Em termos gerais, os argumentos a favor do veganismo neste livro são sólidos tanto sob a ótica ambiental, quanto pela social e filosófica. Eu acreditava que ser vegano pelo bem-estar animal era puro sentimentalismo, mas este livro me fez mudar de opinião. O bem-estar de animais não-humanos deve estar obrigatoriamente no centro do debate. Mesmo que, hipoteticamente, a indústria pudesse produzir o bife mais saudável e ambientalmente sustentável já produzido, tais argumentos seriam insuficientes se os animais ainda fossem submetidos a condições nefastas de sobrevivência. E lutar pelo bem-estar animal é, acima de tudo, um sinal de maturidade. O autor diz: “Dois amigos estão pedindo o almoço. Um diz: ’Estou com vontade de comer um hambúrguer’ e pede. O outro diz: ’Estou com vontade de comer um hambúrguer’, mas lembra que há coisas mais importantes na vida do que aquilo que satisfazer a gula, e pede outra coisa. Quem é o sentimentalista?”.

No final, eu gostaria de escrever uma resenha que, caso você pensasse em adotar um estilo de vida sem carne, pesaria mais prós do que contras. Mas a verdade é que tornar-se vegano será um jornada no mínimo inconveniente. Você será provavelmente o único a levar legumes para o churrasco dos amigos do trabalho; as pessoas jogarão falácias em você constantemente e tentarão fazer você se contradizer em público; ou você será falado pelas costas sobre seus novos hábitos alimentares estranhos. Considere como a humanidade é liderada pela mentalidade tribal. Voltar-se contra o sistema faz de você um estranho para mais de 98% da população. De acordo com o autor do livro:

“Compartilhar comida gera bons sentimentos e cria laços sociais [… mas] se você for um hóspede, fica desagradável recusar refeições preparadas para você, especialmente quando os motivos de recusa são éticos. Quão desagradável? Trata-se de um dilema clássico: quanto você valoriza criar uma situação socialmente confortável e quanto valoriza ​​agir de forma socialmente responsável? "

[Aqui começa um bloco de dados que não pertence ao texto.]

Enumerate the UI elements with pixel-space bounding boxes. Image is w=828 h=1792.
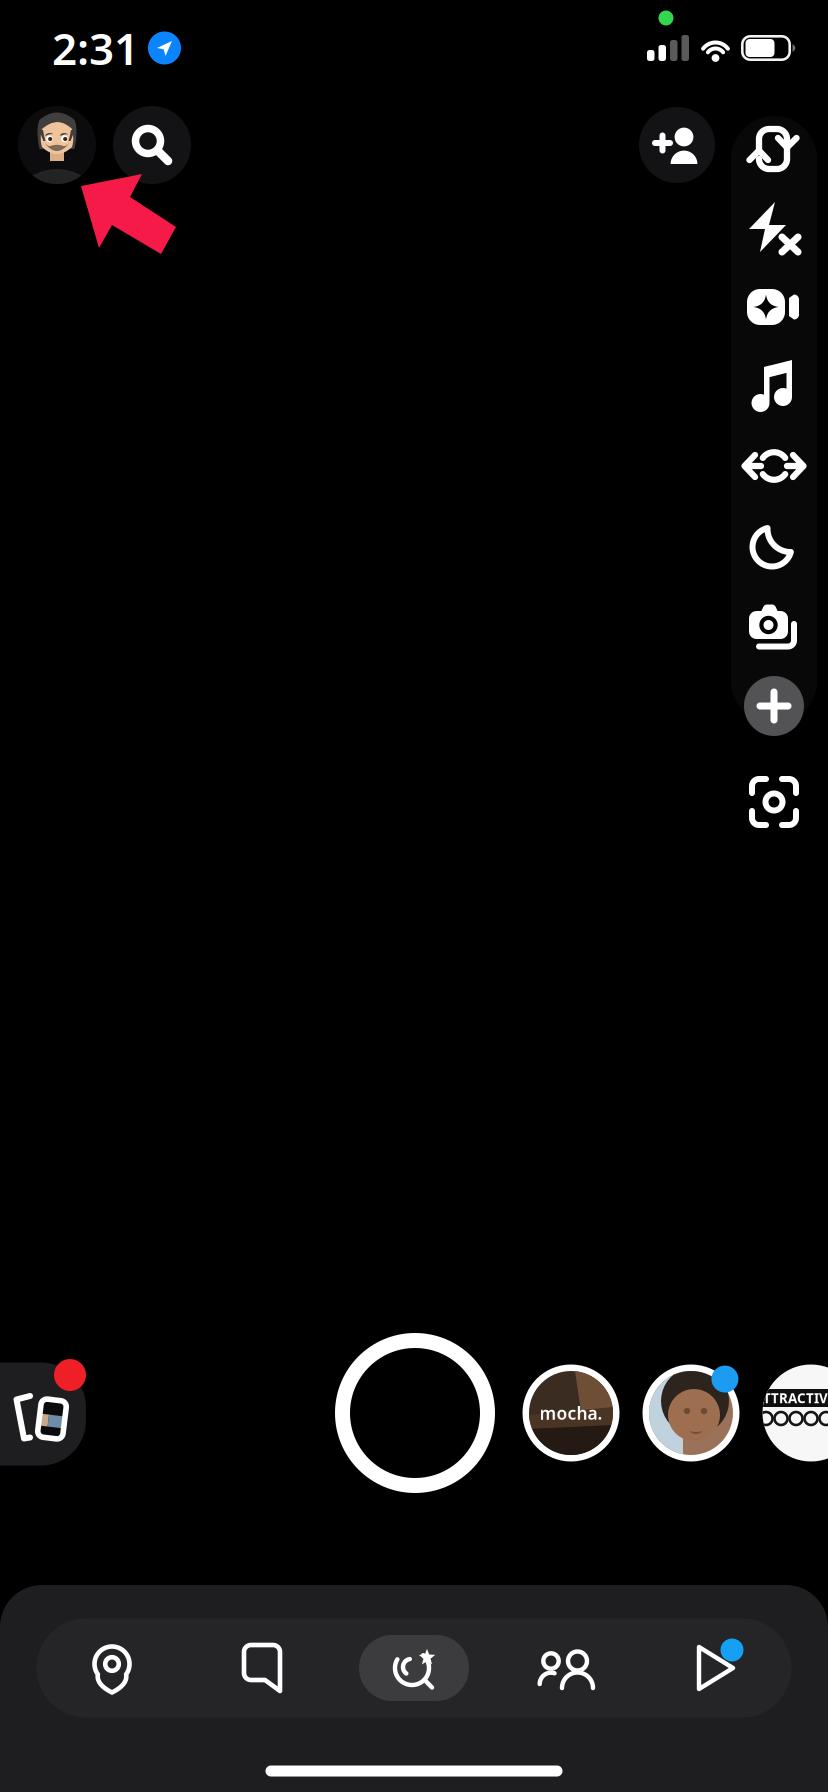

A resposta a essa pergunta foi, na minha opinião, brilhantemente dada pela avó de Jonathan, uma sobrevivente da Segunda Guerra Mundial que, segundo consta, era só pele e ossos enquanto vagava pelas florestas da Europa para escapar dos nazistas. Ela diz a ele:

“O pior foi o fim. Muitas pessoas morreram no final, e eu não sabia se conseguiria sobreviver outro dia. Um fazendeiro, um russo, que Deus o abençoe, viu minha condição, entrou em casa e saiu com um pedaço de carne para mim. "

“Ele salvou sua vida.”

“Eu não comi.”

“Você não comeu?”

“Era porco. Eu não comeria porco”.

“Por quê?”

“Como assim por quê?”

“O que, porque não era kosher?”

“Claro.”

“Mas nem mesmo para salvar sua vida?”

“Se nada mais importa, não há o que salvar.”